EXTRACTED INFORMATION START

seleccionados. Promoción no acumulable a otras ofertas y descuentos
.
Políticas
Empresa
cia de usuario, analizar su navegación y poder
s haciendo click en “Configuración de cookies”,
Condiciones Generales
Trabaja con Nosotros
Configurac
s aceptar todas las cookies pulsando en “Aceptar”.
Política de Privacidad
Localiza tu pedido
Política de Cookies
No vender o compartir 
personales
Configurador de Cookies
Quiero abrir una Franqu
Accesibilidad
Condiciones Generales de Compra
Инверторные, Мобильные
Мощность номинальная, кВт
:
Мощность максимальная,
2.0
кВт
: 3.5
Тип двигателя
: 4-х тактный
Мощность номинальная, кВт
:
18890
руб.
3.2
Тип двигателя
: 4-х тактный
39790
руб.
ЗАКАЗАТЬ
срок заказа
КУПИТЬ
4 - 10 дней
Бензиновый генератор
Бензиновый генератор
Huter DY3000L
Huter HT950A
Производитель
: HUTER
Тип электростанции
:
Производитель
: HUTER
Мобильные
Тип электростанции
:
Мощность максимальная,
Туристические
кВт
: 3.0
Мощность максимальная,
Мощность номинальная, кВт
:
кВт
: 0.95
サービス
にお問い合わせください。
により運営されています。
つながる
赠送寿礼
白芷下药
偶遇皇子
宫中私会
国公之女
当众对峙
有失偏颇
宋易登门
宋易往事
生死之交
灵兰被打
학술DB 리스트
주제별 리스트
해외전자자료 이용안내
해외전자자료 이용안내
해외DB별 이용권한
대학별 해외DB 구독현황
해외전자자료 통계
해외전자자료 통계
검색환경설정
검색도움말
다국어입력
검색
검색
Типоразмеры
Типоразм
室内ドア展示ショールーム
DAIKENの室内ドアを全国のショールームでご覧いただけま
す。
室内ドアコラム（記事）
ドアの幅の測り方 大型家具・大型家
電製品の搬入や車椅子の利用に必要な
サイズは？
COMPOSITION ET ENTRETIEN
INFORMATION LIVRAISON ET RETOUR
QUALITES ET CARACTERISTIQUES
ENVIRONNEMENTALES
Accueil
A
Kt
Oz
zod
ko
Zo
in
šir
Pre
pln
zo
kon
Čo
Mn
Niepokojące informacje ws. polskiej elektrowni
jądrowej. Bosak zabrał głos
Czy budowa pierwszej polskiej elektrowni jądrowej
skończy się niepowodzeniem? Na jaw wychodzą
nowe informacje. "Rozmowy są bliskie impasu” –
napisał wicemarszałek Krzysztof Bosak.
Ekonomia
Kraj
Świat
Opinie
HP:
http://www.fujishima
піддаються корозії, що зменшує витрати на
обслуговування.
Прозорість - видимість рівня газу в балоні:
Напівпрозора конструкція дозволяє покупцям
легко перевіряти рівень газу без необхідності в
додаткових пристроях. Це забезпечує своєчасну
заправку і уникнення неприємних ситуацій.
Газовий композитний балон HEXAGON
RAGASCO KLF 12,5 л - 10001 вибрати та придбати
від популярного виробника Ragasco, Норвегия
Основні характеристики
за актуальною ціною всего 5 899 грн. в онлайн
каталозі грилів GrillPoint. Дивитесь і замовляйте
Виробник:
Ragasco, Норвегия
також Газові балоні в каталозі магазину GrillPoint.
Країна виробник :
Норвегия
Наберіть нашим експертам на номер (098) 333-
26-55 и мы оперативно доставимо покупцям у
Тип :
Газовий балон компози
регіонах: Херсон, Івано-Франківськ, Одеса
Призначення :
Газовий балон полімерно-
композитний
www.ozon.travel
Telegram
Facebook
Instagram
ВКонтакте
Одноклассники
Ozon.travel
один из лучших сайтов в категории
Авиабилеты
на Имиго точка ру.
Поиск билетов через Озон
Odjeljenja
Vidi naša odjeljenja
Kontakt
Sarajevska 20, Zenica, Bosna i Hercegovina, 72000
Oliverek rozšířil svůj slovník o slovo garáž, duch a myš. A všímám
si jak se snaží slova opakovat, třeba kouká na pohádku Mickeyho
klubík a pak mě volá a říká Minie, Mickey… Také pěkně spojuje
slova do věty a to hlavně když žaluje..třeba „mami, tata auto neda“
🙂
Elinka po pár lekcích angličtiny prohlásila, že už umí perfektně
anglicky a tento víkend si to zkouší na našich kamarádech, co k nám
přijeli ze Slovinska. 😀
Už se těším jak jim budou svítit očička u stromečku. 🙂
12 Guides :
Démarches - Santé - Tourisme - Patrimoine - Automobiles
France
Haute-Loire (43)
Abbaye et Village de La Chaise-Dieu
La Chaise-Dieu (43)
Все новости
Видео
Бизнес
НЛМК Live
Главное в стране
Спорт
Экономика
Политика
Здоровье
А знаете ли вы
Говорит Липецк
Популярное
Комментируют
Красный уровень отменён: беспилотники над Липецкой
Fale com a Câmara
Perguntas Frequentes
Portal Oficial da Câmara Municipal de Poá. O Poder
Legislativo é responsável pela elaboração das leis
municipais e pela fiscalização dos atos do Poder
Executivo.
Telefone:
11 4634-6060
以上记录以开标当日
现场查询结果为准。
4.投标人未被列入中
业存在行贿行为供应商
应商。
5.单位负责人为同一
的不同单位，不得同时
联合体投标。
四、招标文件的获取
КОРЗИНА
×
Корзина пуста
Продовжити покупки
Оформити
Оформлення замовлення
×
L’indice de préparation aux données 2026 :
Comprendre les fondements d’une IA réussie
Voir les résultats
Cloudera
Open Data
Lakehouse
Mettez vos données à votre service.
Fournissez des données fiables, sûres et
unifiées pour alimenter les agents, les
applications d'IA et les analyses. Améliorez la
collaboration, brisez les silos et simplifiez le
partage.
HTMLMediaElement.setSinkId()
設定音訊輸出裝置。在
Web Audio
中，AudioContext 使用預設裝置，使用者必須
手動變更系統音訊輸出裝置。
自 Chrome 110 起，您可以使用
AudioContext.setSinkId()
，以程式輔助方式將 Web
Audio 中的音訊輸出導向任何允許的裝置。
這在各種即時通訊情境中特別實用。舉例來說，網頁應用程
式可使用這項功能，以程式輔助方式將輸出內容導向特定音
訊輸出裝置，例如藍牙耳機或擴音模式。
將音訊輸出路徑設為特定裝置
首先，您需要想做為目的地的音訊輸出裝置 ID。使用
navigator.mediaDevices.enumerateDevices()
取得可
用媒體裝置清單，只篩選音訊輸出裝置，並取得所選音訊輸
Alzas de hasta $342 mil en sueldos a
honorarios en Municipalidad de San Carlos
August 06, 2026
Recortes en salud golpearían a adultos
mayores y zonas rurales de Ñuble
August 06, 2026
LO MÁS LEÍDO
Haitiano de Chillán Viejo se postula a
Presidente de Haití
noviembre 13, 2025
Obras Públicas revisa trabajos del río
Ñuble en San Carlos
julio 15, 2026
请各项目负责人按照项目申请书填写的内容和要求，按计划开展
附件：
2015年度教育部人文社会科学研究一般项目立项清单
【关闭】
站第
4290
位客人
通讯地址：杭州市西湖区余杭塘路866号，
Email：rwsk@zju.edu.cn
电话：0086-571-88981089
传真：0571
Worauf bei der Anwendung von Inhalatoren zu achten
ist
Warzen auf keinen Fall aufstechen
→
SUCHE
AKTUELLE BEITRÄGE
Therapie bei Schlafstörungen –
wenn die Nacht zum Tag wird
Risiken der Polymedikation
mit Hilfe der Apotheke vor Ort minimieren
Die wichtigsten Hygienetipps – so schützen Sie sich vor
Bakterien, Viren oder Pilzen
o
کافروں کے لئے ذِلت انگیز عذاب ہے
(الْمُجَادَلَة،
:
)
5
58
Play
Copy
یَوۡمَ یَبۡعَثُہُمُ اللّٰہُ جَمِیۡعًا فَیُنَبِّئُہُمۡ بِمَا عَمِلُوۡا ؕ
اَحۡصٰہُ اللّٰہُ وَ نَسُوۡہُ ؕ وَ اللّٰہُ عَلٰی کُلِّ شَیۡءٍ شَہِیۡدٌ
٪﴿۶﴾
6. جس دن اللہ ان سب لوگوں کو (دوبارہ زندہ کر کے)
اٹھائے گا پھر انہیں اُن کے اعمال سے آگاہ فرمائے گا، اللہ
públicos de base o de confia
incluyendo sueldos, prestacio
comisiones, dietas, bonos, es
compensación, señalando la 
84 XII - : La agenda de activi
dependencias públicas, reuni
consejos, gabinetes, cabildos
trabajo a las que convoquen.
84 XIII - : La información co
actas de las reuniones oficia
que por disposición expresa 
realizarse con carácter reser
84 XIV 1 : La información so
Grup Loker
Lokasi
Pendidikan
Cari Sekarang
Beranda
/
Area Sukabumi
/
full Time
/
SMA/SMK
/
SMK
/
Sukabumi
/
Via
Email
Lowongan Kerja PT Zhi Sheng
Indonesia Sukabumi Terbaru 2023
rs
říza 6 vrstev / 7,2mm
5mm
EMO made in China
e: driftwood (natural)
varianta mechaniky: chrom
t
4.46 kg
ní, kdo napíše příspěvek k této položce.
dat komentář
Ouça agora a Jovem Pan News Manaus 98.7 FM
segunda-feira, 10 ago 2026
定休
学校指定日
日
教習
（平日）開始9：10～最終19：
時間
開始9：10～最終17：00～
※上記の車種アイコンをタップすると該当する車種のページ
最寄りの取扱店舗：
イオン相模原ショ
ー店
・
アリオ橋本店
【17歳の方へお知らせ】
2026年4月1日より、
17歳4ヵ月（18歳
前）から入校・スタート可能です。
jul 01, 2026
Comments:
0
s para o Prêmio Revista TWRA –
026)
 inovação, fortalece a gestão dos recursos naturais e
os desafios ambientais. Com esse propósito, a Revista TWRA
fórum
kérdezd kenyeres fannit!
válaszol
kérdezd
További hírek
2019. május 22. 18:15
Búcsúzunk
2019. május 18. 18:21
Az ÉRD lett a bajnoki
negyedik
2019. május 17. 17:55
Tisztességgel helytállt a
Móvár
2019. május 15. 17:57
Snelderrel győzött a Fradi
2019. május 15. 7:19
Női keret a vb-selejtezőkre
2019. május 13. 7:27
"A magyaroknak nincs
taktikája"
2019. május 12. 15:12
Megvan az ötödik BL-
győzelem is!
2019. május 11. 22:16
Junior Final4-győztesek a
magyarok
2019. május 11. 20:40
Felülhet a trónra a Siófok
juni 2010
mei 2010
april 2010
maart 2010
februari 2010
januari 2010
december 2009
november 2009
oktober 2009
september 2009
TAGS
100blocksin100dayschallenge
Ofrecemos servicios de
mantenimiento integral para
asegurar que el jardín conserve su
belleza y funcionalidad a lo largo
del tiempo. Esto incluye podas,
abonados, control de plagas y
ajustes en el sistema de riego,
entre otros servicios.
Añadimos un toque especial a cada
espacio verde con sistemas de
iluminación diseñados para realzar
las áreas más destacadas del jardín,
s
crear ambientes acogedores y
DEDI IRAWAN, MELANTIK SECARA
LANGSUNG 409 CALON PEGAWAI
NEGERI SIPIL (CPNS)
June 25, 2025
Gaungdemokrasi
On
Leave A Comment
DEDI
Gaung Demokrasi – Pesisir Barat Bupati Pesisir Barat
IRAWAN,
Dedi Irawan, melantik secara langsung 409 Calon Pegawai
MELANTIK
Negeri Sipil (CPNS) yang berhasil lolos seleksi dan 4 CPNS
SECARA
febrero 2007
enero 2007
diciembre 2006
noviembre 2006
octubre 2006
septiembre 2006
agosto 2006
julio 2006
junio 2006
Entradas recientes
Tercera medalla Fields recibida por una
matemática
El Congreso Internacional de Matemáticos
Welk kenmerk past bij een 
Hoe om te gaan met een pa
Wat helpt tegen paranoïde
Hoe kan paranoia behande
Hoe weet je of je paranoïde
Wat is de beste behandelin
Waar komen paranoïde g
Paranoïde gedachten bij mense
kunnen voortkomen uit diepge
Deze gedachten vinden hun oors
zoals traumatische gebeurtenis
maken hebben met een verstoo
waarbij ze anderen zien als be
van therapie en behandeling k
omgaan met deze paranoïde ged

EXTRACTED INFORMATION END

◆ **PROBLEM DETAILS**:
The output should be exactly the lines above from the line containing "Política de Privacidad" to the line containing "Huter DY3000L", inclusive, with no other lines.

◆ **ANSWER SPACE**:
Política de Privacidad
Localiza tu pedido
Política de Cookies
No vender o compartir 
personales
Configurador de Cookies
Quiero abrir una Franqu
Accesibilidad
Condiciones Generales de Compra
Инверторные, Мобильные
Мощность номинальная, кВт
:
Мощность максимальная,
2.0
кВт
: 3.5
Тип двигателя
: 4-х тактный
Мощность номинальная, кВт
:
18890
руб.
3.2
Тип двигателя
: 4-х тактный
39790
руб.
ЗАКАЗАТЬ
срок заказа
КУПИТЬ
4 - 10 дней
Бензиновый генератор
Бензиновый генератор
Huter DY3000L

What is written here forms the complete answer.